Free Paper Oral 44 (III-OR44)

Sun. Jul 9, 2017 11:05 AM - 11:55 AM ROOM 6 (Exhibition and Event Hall Room 6)

Chair:Tadayoshi Hata(Graduate School of Health Sciences, Fujita Health University)

11:05 AM - 11:55 AM

[III-OR44-05] KCNQ1の遺伝子変異を認めたてんかん合併QT延長症候群の双児例

額賀 俊介1, 星名 哲2, 沼野 藤人2, 羽二生 尚訓2, 鳥越 司2 (1.新潟県立中央病院小児科, 2.新潟大学大学院医歯学総合研究科小児科学分野)

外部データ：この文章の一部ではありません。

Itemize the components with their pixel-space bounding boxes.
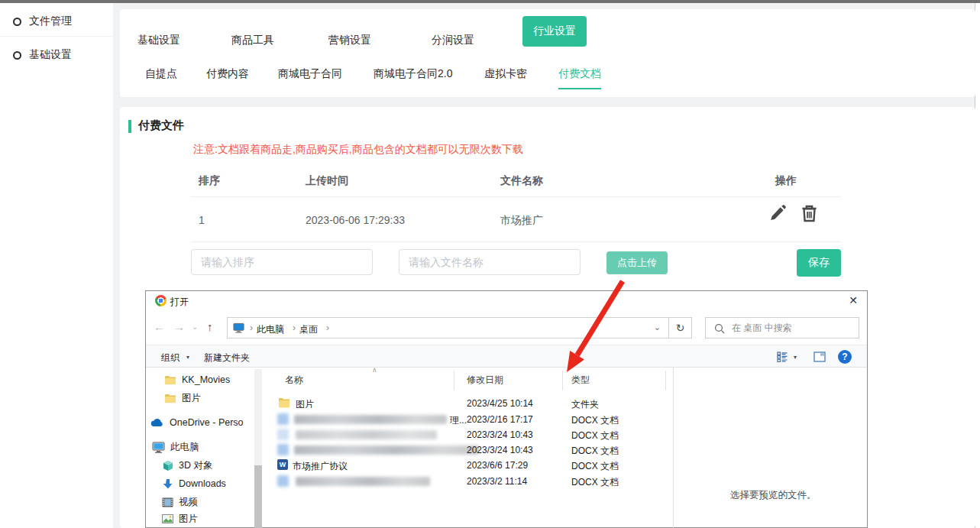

Keywords:QT延長症候群, てんかん, KCNQ1

【背景】近年,QT延長症候群(LQTS)とてんかん合併の報告が散見され,イオンチャネル病として両者の関連が示唆されている.我々は,KCNQ1変異を認めたてんかん合併LQTSの双児例を経験した.【症例】二絨毛膜双胎の3歳女児.両児共に熱性けいれんの既往あり.発端者の双胎第2子は,昼食中に約40秒の全身性強直間代性けいれんがあり,発作後の心電図でFridericia補正QT時間(QTcF) 490msecとQT延長を認めた.発作時に発熱はなく,頭部MRIや脳波,血液検査では異常を認めなかった.精査入院中には数十秒の意識消失発作を認めたが,モニター心電図は洞調律であり,てんかん合併LQTSと診断した.てんかん症候群分類は,臨床経過から熱性けいれんプラスと診断した.クロバザム,プロプラノロール内服を開始し,以後1年以上はけいれん等を認めていない.双胎第1子は,第2子の診断後,スクリーニングの心電図でQTcF 471msecとQT延長を認めた.両親の希望で無治療経過観察としていたが,後日昼食中に約2分の意識消失発作を認め,本児も同診断で同治療を開始した.以後は同様の症状なく経過している.両児とも致死性不整脈はこれまで記録されていない.後日,遺伝子検査で両児共にKCNQ1の遺伝子変異(A525V)と,疾患修飾因子の可能性があるSCN5Aの遺伝子多型(R1023C)を認めた.家系内では父が同変異・多型を認め,妹は同変異のみ認めた.父は幼少期に熱性けいれんの既往があり,成人後に一度失神を起こしていた.内科を受診したがQT延長はなく,無治療で経過観察されている.妹はけいれんや失神,QT延長を認めず,無治療で経過観察中である.【結論】共にKCNQ1変異をもつ双児をてんかん合併LQTSと診断した.てんかん合併LQTSはKCNQ1変異の一表現型である可能性がある.